A phylome is defined as the complete collection of phylogenies reconstructed for every single gene encoded in a genome (1). Although the term was coined several years ago, the development of high-quality, genome-wide collections of phylogenetic trees has been previously prevented due to large demands of time and computer power. Only recently, and thanks to new and faster algorithms and computers, the application of phylogenetics to whole genomes has become feasible. Large-scale phylogenetic studies provide very valuable information on the evolutionary relationships between genes of different species (2). Among other applications, the availability of complete phylomes can be exploited to map duplication and speciation events and thus infer orthology relationships (3), to determine the evolutionary relationships among taxa (4) and even to reconstruct ancestral metabolisms (5). Although some databases provide automatically derived and curated phylogenies (6–9), these follow a family-based approach, since they first group the genes into families and subsequently build a single phylogeny for each family. Moreover, the selection of species included is determined by the specific scopes of these databases. PhylomeDB provides phylomes reconstructed following a gene-based approach (3), in which the same high-quality phylogenetic pipeline is applied to each single gene encoded in a given genome. The resulting trees, alignments and tree-based orthology predictions can be easily accessed, queried and downloaded through a user-friendly web interface. In this article, the data content and web features of the first release of PhylomeDB are described.

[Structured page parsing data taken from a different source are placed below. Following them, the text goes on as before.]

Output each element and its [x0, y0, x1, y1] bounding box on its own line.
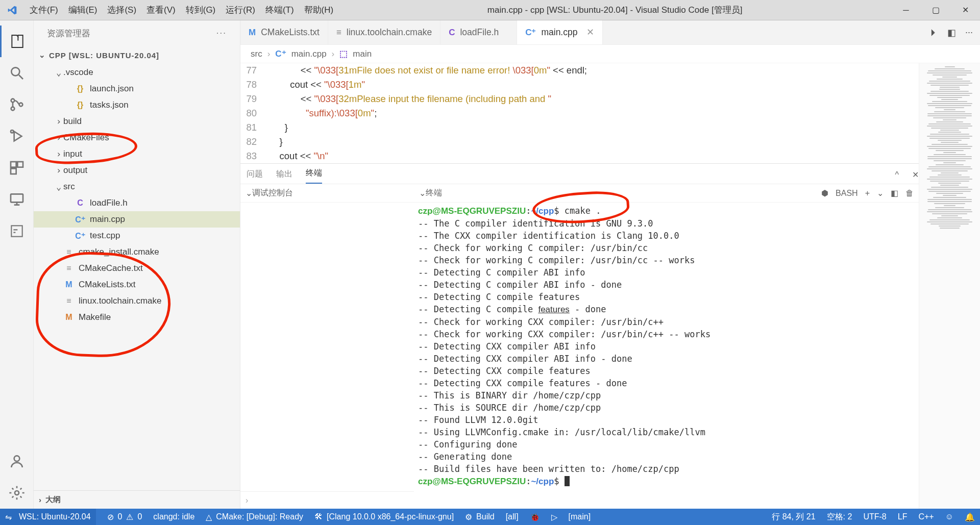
- folder-item[interactable]: ⌄.vscode: [34, 64, 240, 81]
- file-label: Makefile: [79, 312, 111, 322]
- panel-tab[interactable]: 问题: [247, 169, 263, 184]
- folder-item[interactable]: ⌄src: [34, 179, 240, 195]
- run-icon[interactable]: ⏵: [929, 27, 938, 38]
- triangle-icon: △: [206, 512, 212, 522]
- file-item[interactable]: {}launch.json: [34, 81, 240, 97]
- panel-close-icon[interactable]: ✕: [912, 170, 919, 184]
- breadcrumb-item[interactable]: main.cpp: [291, 49, 327, 59]
- tab-label: linux.toolchain.cmake: [347, 27, 432, 38]
- split-terminal-icon[interactable]: ◧: [891, 188, 898, 198]
- file-icon: M: [63, 313, 75, 322]
- file-item[interactable]: ≡cmake_install.cmake: [34, 244, 240, 260]
- feedback-icon[interactable]: ☺: [945, 512, 953, 521]
- menu-item[interactable]: 转到(G): [181, 4, 221, 16]
- play-icon: ▷: [551, 512, 557, 522]
- split-icon[interactable]: ◧: [947, 27, 956, 38]
- editor-tab[interactable]: MCMakeLists.txt: [240, 20, 328, 44]
- eol-indicator[interactable]: LF: [898, 512, 908, 521]
- terminal-output[interactable]: czp@MS-EQGRUVEPSZIU:~/cpp$ cmake . -- Th…: [414, 203, 919, 509]
- editor-tab[interactable]: ≡linux.toolchain.cmake: [328, 20, 440, 44]
- gear-icon[interactable]: [0, 477, 34, 509]
- remote-icon: ⇋: [5, 512, 12, 522]
- sql-icon[interactable]: [0, 215, 34, 247]
- file-item[interactable]: ≡CMakeCache.txt: [34, 260, 240, 277]
- code-editor[interactable]: 77 << "\033[31mFile does not exist or fi…: [240, 63, 919, 163]
- source-control-icon[interactable]: [0, 89, 34, 120]
- cursor-position[interactable]: 行 84, 列 21: [772, 512, 815, 522]
- menu-item[interactable]: 运行(R): [220, 4, 260, 16]
- remote-explorer-icon[interactable]: [0, 184, 34, 215]
- kit-selector[interactable]: 🛠[Clang 10.0.0 x86_64-pc-linux-gnu]: [314, 512, 454, 521]
- file-icon: ≡: [63, 247, 75, 257]
- file-icon: ≡: [63, 264, 75, 273]
- close-icon[interactable]: ✕: [586, 27, 594, 38]
- menu-item[interactable]: 查看(V): [141, 4, 181, 16]
- outline-section[interactable]: 大纲: [34, 490, 240, 509]
- editor-tab[interactable]: CloadFile.h: [440, 20, 517, 44]
- file-icon: M: [249, 28, 256, 38]
- maximize-button[interactable]: ▢: [921, 0, 950, 20]
- folder-item[interactable]: ›build: [34, 113, 240, 130]
- shell-kind[interactable]: BASH: [836, 189, 858, 198]
- file-item[interactable]: MMakefile: [34, 309, 240, 326]
- file-item[interactable]: C⁺main.cpp: [34, 211, 240, 228]
- language-indicator[interactable]: C++: [918, 512, 934, 521]
- panel-tab[interactable]: 输出: [276, 169, 292, 184]
- workspace-folder[interactable]: CPP [WSL: UBUNTU-20.04]: [34, 46, 240, 64]
- file-label: main.cpp: [90, 214, 125, 224]
- problems-indicator[interactable]: ⊘0 ⚠0: [107, 512, 142, 522]
- breadcrumb-item[interactable]: src: [251, 49, 262, 59]
- folder-item[interactable]: ›input: [34, 146, 240, 162]
- run-debug-icon[interactable]: [0, 120, 34, 152]
- build-button[interactable]: ⚙Build: [465, 512, 495, 522]
- file-label: .vscode: [63, 67, 93, 78]
- indent-indicator[interactable]: 空格: 2: [827, 512, 852, 522]
- menu-item[interactable]: 编辑(E): [63, 4, 103, 16]
- panel-maximize-icon[interactable]: ^: [895, 170, 899, 184]
- close-button[interactable]: ✕: [950, 0, 980, 20]
- minimize-button[interactable]: ─: [891, 0, 921, 20]
- explorer-icon[interactable]: [0, 26, 34, 57]
- file-item[interactable]: C⁺test.cpp: [34, 228, 240, 244]
- launch-target[interactable]: [main]: [569, 512, 591, 521]
- panel-tab[interactable]: 终端: [306, 168, 322, 184]
- new-terminal-icon[interactable]: +: [865, 189, 870, 198]
- sidebar-more-icon[interactable]: ···: [216, 28, 227, 38]
- debug-button[interactable]: 🐞: [530, 512, 540, 522]
- breadcrumb-item[interactable]: main: [353, 49, 372, 59]
- folder-item[interactable]: ›CMakeFiles: [34, 130, 240, 146]
- more-icon[interactable]: ···: [965, 27, 973, 38]
- menu-item[interactable]: 文件(F): [24, 4, 63, 16]
- extensions-icon[interactable]: [0, 152, 34, 184]
- remote-indicator[interactable]: ⇋WSL: Ubuntu-20.04: [0, 509, 96, 525]
- account-icon[interactable]: [0, 445, 34, 477]
- file-icon: C⁺: [75, 231, 86, 241]
- cmake-status[interactable]: △CMake: [Debug]: Ready: [206, 512, 303, 522]
- build-target[interactable]: [all]: [506, 512, 519, 521]
- search-icon[interactable]: [0, 57, 34, 89]
- file-icon: C: [75, 198, 86, 208]
- sidebar-header: 资源管理器 ···: [34, 20, 240, 46]
- chevron-right-icon[interactable]: ›: [246, 496, 248, 505]
- menu-item[interactable]: 选择(S): [102, 4, 141, 16]
- dropdown-icon[interactable]: ⌄: [877, 188, 884, 198]
- file-item[interactable]: MCMakeLists.txt: [34, 277, 240, 293]
- file-item[interactable]: {}tasks.json: [34, 97, 240, 113]
- editor-tab[interactable]: C⁺main.cpp✕: [517, 20, 603, 44]
- warning-icon: ⚠: [126, 512, 133, 522]
- notifications-icon[interactable]: 🔔: [965, 512, 975, 522]
- kill-terminal-icon[interactable]: 🗑: [905, 189, 914, 198]
- folder-item[interactable]: ›output: [34, 162, 240, 179]
- file-item[interactable]: ≡linux.toolchain.cmake: [34, 293, 240, 309]
- sidebar: 资源管理器 ··· CPP [WSL: UBUNTU-20.04] ⌄.vsco…: [34, 20, 240, 509]
- encoding-indicator[interactable]: UTF-8: [863, 512, 886, 521]
- clangd-status[interactable]: clangd: idle: [153, 512, 194, 521]
- file-item[interactable]: CloadFile.h: [34, 195, 240, 211]
- minimap[interactable]: [919, 63, 980, 509]
- menu-item[interactable]: 帮助(H): [299, 4, 339, 16]
- run-button[interactable]: ▷: [551, 512, 557, 522]
- svg-point-11: [15, 491, 19, 495]
- menu-item[interactable]: 终端(T): [260, 4, 299, 16]
- breadcrumb-icon: ⬚: [339, 48, 348, 59]
- breadcrumbs[interactable]: src›C⁺main.cpp›⬚main: [240, 45, 980, 63]
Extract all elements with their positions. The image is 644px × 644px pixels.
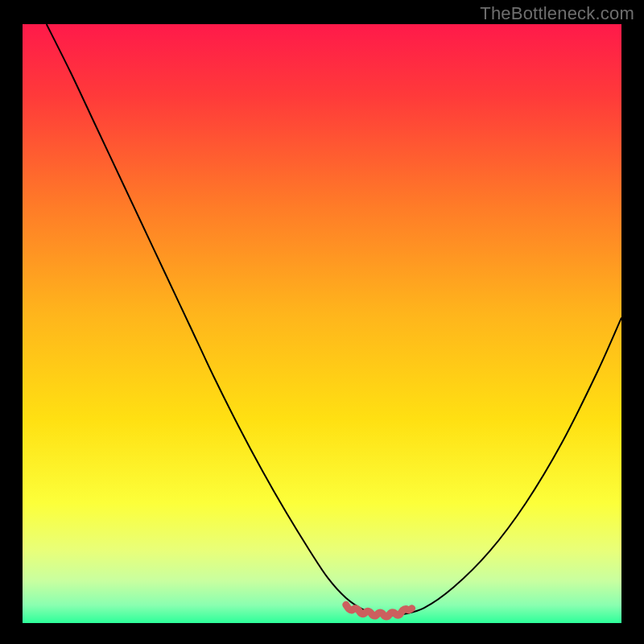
chart-frame: TheBottleneck.com: [0, 0, 644, 644]
gradient-background: [23, 24, 621, 623]
plot-area: [23, 24, 621, 623]
bottleneck-chart: [23, 24, 621, 623]
watermark-text: TheBottleneck.com: [480, 3, 634, 24]
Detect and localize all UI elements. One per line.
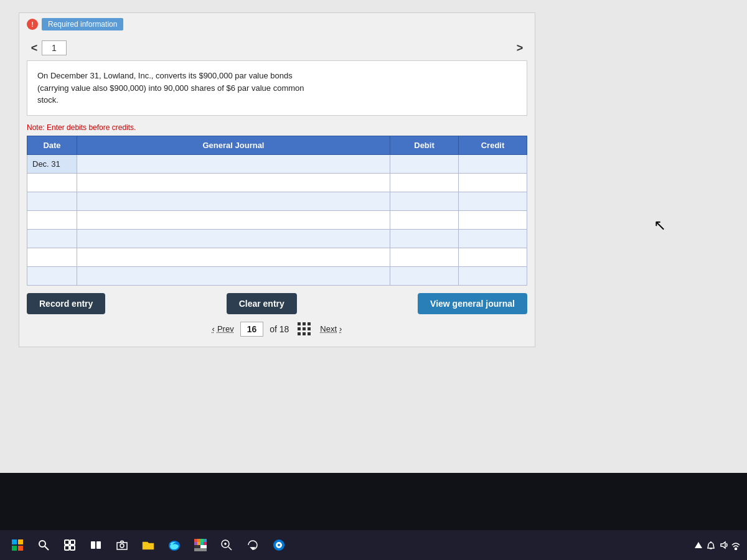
svg-rect-21 (204, 542, 207, 545)
start-button[interactable] (6, 534, 29, 556)
required-info-label: Required information (42, 18, 123, 30)
date-cell: Dec. 31 (27, 154, 77, 173)
col-header-debit: Debit (390, 136, 459, 154)
date-cell (27, 248, 77, 266)
folder-button[interactable] (137, 534, 159, 556)
svg-rect-24 (194, 548, 207, 551)
journal-cell[interactable] (77, 248, 390, 266)
svg-rect-11 (96, 541, 101, 549)
svg-rect-10 (91, 541, 95, 549)
problem-line2: (carrying value also $900,000) into 90,0… (37, 83, 304, 93)
table-row (27, 248, 527, 266)
grid-icon (298, 322, 311, 336)
next-button[interactable]: Next › (320, 324, 342, 334)
svg-point-12 (120, 544, 124, 548)
date-cell (27, 229, 77, 248)
prev-label: Prev (217, 324, 234, 334)
current-page-box: 16 (240, 322, 264, 337)
nav-right-button[interactable]: > (512, 40, 527, 55)
svg-point-32 (735, 548, 737, 550)
journal-cell[interactable] (77, 173, 390, 192)
main-panel: ! Required information < 1 > On December… (19, 12, 535, 347)
svg-rect-16 (200, 539, 204, 542)
prev-chevron-icon: ‹ (212, 324, 215, 334)
camera-button[interactable] (111, 534, 133, 556)
sync-button[interactable] (242, 534, 264, 556)
required-info-header: ! Required information (19, 13, 535, 35)
of-label: of 18 (270, 324, 289, 334)
debit-cell[interactable] (390, 192, 459, 210)
svg-rect-1 (18, 539, 23, 544)
debit-cell[interactable] (390, 229, 459, 248)
debit-cell[interactable] (390, 248, 459, 266)
col-header-general-journal: General Journal (77, 136, 390, 154)
journal-cell[interactable] (77, 154, 390, 173)
nav-left-button[interactable]: < (27, 40, 42, 55)
search-taskbar-button[interactable] (32, 534, 55, 556)
table-row (27, 192, 527, 210)
page-number-box: 1 (42, 40, 67, 55)
journal-cell[interactable] (77, 229, 390, 248)
nav-section: < 1 > (19, 35, 535, 60)
svg-marker-30 (695, 542, 702, 548)
journal-table: Date General Journal Debit Credit Dec. 3… (27, 136, 527, 286)
next-chevron-icon: › (339, 324, 342, 334)
date-cell (27, 192, 77, 210)
view-general-journal-button[interactable]: View general journal (418, 293, 527, 314)
cortana-button[interactable] (268, 534, 290, 556)
svg-point-4 (39, 541, 45, 547)
notification-icon (706, 540, 716, 550)
svg-rect-17 (204, 539, 207, 542)
note-text: Note: Enter debits before credits. (27, 123, 527, 132)
credit-cell[interactable] (459, 210, 527, 229)
svg-line-26 (228, 547, 232, 550)
edge-button[interactable] (163, 534, 186, 556)
bottom-dark-area (0, 473, 747, 530)
debit-cell[interactable] (390, 210, 459, 229)
svg-rect-22 (194, 545, 200, 548)
table-row: Dec. 31 (27, 154, 527, 173)
clear-entry-button[interactable]: Clear entry (227, 293, 297, 314)
record-entry-button[interactable]: Record entry (27, 293, 105, 314)
credit-cell[interactable] (459, 248, 527, 266)
svg-rect-7 (70, 540, 75, 544)
journal-cell[interactable] (77, 266, 390, 285)
debit-cell[interactable] (390, 154, 459, 173)
debit-cell[interactable] (390, 173, 459, 192)
wifi-icon (731, 540, 741, 550)
svg-rect-2 (12, 546, 17, 551)
sound-icon (718, 540, 728, 550)
svg-rect-9 (70, 546, 75, 550)
svg-rect-8 (65, 546, 69, 550)
date-cell (27, 266, 77, 285)
col-header-credit: Credit (459, 136, 527, 154)
taskbar-right (693, 540, 741, 550)
problem-text-box: On December 31, Lowland, Inc., converts … (27, 60, 527, 116)
journal-cell[interactable] (77, 210, 390, 229)
colorpicker-button[interactable] (189, 534, 212, 556)
credit-cell[interactable] (459, 192, 527, 210)
pagination-row: ‹ Prev 16 of 18 Next › (19, 322, 535, 337)
prev-button[interactable]: ‹ Prev (212, 324, 234, 334)
svg-rect-15 (197, 539, 200, 542)
credit-cell[interactable] (459, 173, 527, 192)
split-button[interactable] (85, 534, 107, 556)
problem-line3: stock. (37, 95, 59, 105)
up-arrow-icon (693, 540, 703, 550)
info-icon: ! (27, 19, 38, 30)
next-label: Next (320, 324, 337, 334)
taskview-button[interactable] (59, 534, 81, 556)
zoom-button[interactable] (215, 534, 238, 556)
svg-rect-14 (194, 539, 197, 542)
credit-cell[interactable] (459, 229, 527, 248)
table-row (27, 173, 527, 192)
svg-point-29 (278, 544, 280, 546)
credit-cell[interactable] (459, 154, 527, 173)
svg-rect-18 (194, 542, 197, 545)
svg-rect-6 (65, 540, 69, 544)
col-header-date: Date (27, 136, 77, 154)
debit-cell[interactable] (390, 266, 459, 285)
credit-cell[interactable] (459, 266, 527, 285)
taskbar (0, 530, 747, 560)
journal-cell[interactable] (77, 192, 390, 210)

DATABASE STRUCTURE AND CONTENT

General features

The current version of PhylomeDB contains the phylomes of three relevant organisms, including human and the two model species Saccharomyces cerevisiae and Escherichia coli. Future releases of PhylomeDB will incorporate phylomes for new species as well as novel versions of existing phylomes that may include different phylogenetic ranges or updated releases of their respective proteomes. To store all data associated with the phylomes, PhylomeDB uses a relational database. For each phylome, PhylomeDB provides: (i) a feature page, which contains general information on the proteomes included in the specific phylome as well as all the details of the phylogenetic pipeline used (e.g. http://phylomedb.bioinfo.cipf.es/index.html?Hsapiens001 for Hsapiens001 phylome); and (ii) an individual entry (Figure 1) for each protein encoded in the seed genome that provides the sequences, multiple sequence alignments and phylogenetic trees rendered by the phylogenetic pipeline. The database has been implemented in MySQL (http://www.mysql.com) but users can access all data via a user-friendly web interface that provides several query options (see below). To facilitate the interactivity, speed and functionality of the website, the web interface has been developed in Asynchronous JavaScript and XML (AJAX) technology. Although the use of the web interface of PhylomeDB is quite intuitive, a user's manual is provided in the form of a wiki page (http://www.mediawiki.org). This provides an easy mechanism by which registered users can help PhylomeDB developers correcting and expanding the documentation.

Figure 1. — Screenshot of a PhylomeDB entry page. The entry page of an individual seed protein (Hsa0017176) of the human phylome (Hsapiens001), includes information on the sequence and links to (i) the feature page containing all necessary information of the phylogenetic pipeline used; (ii) all the phylogenetic trees derived by the different programs and models used in the pipeline, in this case a NJ tree, ML trees derived from JTT, WAG, RtREV and BLOSUM62 models, and the consensus tree derived from the Bayesian analyses; (iii) the raw and trimmed (clean) alignments and (iv) the list of tree-based orthology predictions for the species included in the tree.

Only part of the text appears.